Une connexion difficile en France

Sync propose pour l'instant une formule gratuite et prépare une offre payante pour début 2021. Dans ce package, une batterie de fonctionnalités comme de l'assurance voyage et de l'assurance de téléphone seront intégrées, le tout pour 15 livres sterling par mois. La start-up compte beaucoup sur cette offre premium pour engranger des revenus, puisque la commission d'interchange, assez faible, ne permet pas d'avoir un business model pérenne. Tout comme les faibles commissions prévues pour le change de devises. Sync prévoit d'ajouter une autre source de revenus avec un futur système de recommandation (dont la disponibilité n'est pas encore prévue). Grâce à toutes les données collectées, elle pourra recommander à un utilisateur de changer de fournisseur d'électricité et de téléphonie s'il paie trop cher. A chaque changement de contrat, Sync pourra toucher une commission. Exactement, ce que proposent Bankin', Linxo et Arkéa. 
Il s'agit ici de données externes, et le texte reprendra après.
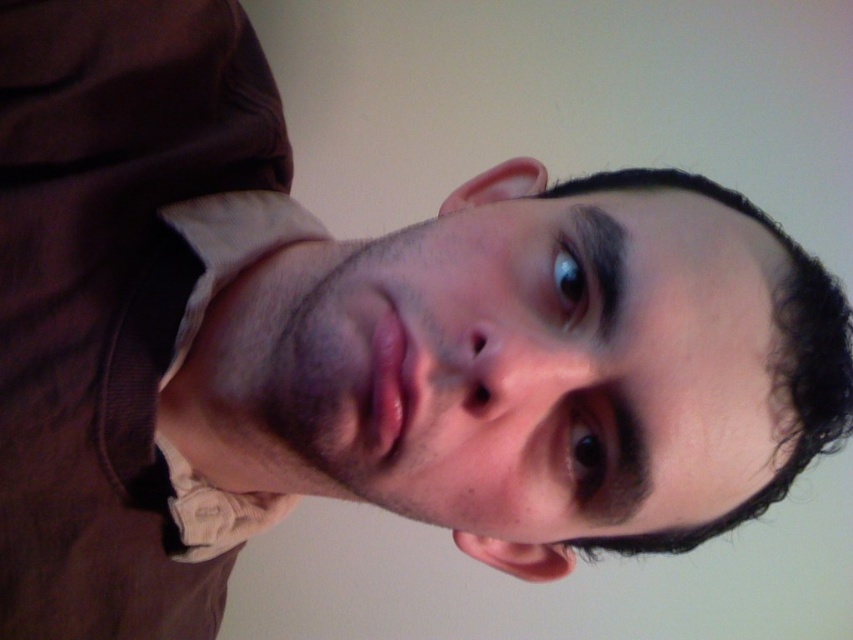 Measure the distance between point [413,353] and camera.

A distance of 16.31 inches exists between point [413,353] and camera.

Who is shorter, smooth skin face at center or white cotton dress shirt at left?

smooth skin face at center

You are a GUI agent. You are given a task and a screenshot of the screen. Output one action in this format:
    pyautogui.click(x=<x>, y=<y>)
    Task: Click on the smooth skin face at center
    
    Given the screenshot: What is the action you would take?
    pyautogui.click(x=546, y=365) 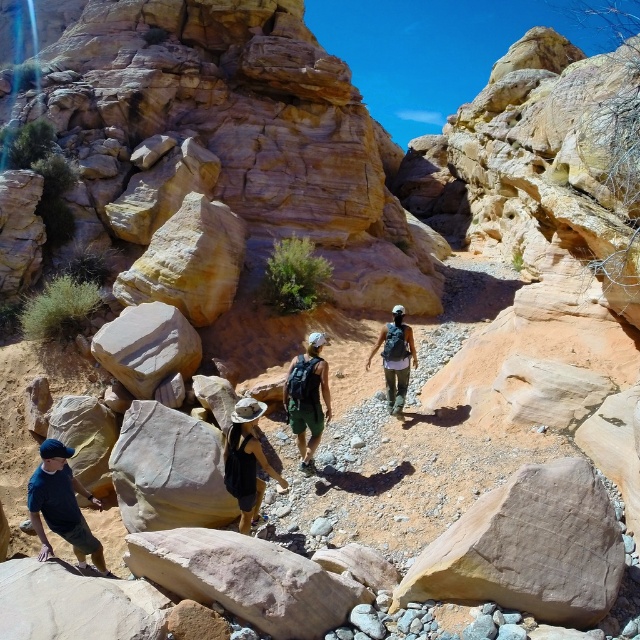 Does dark blue t-shirt at lower left have a greater width compared to brown fabric hat at center?

Incorrect, dark blue t-shirt at lower left's width does not surpass brown fabric hat at center's.

Who is more forward, (45, 451) or (250, 476)?

Point (45, 451)

Identify the location of dark blue t-shirt at lower left. This screenshot has width=640, height=640. (61, 506).

Who is positioned more to the right, brown fabric hat at center or matte black backpack at center?

matte black backpack at center is more to the right.

Is brown fabric hat at center shorter than matte black backpack at center?

Yes.

Between point (253, 408) and point (385, 376), which one is positioned behind?

Positioned behind is point (385, 376).

The width and height of the screenshot is (640, 640). Identify the location of brown fabric hat at center. (246, 461).

Does brown fabric hat at center come behind green fabric backpack at center?

No.

Does brown fabric hat at center have a greater width compared to green fabric backpack at center?

No, brown fabric hat at center is not wider than green fabric backpack at center.

Is point (243, 401) positioned behind point (301, 416)?

No, (243, 401) is closer to viewer.

Image resolution: width=640 pixels, height=640 pixels. I want to click on brown fabric hat at center, so click(246, 461). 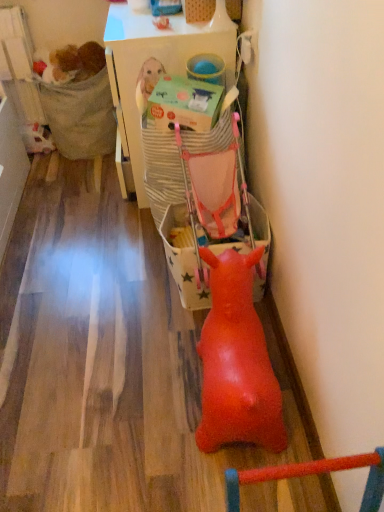 Question: Based on their sizes in the image, would you say matte green cardboard box at center is bigger or smaller than white plastic table at upper center?

Choices:
 (A) small
 (B) big

Answer: (A)

Question: Is matte green cardboard box at center wider or thinner than white plastic table at upper center?

Choices:
 (A) thin
 (B) wide

Answer: (A)

Question: Which of these objects is positioned farthest from the white plastic table at upper center?

Choices:
 (A) matte green cardboard box at center
 (B) fuzzy brown stuffed animal at upper left
 (C) rubber duck at center
 (D) textured fabric chair at left
 (E) matte pink baby carriage at center

Answer: (C)

Question: Considering the real-world distances, which object is closest to the matte green cardboard box at center?

Choices:
 (A) white plastic table at upper center
 (B) textured fabric chair at left
 (C) rubber duck at center
 (D) matte pink baby carriage at center
 (E) fuzzy brown stuffed animal at upper left

Answer: (A)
"J'aimerais que les gouvernements aident plus les fintech comme la nôtre à disrupter les réseaux de paiement carte"

Après s'être lancé au Royaume-Uni en août 2020, Sync s'est étendu en France quelques semaines plus tard. A ce jour, l'application est en anglais, mais la version en langue française sera disponible en novembre prochain. En revanche, Sync n'est pas en mesure de proposer aujourd'hui toutes les fonctionnalités dans l'Hexagone, notamment l'initiation de paiement. Pour se connecter aux banques françaises, elle a choisi d'utiliser les API de Truelayer, fintech britannique présente en France depuis avril 2020. Cette dernière a une moins bonne couverture que Bankin' et Linxo, qui sont présents sur le marché français depuis de nombreuses années et peuvent faire plus de tests avec les banques françaises. La start-up a un autre obstacle en vue : le Brexit. Actuellement régulée au Royaume-Uni, Sync ne pourra plus utiliser son passeport européen d'ici fin 2020. Bruxelles ayant laissé une transition aux acteurs financiers pour être régulé dans un autre pays européen. "Il y a des rumeurs qui disent qu'ils vont laisser encore 18 mois à l'industrie car de nombreux établissements ne sont pas prêts", nuance Ricky Lee, qui a demandé un agrément d'établissement de paiement aux Pays-Bas et en Lituanie, plus facile à obtenir.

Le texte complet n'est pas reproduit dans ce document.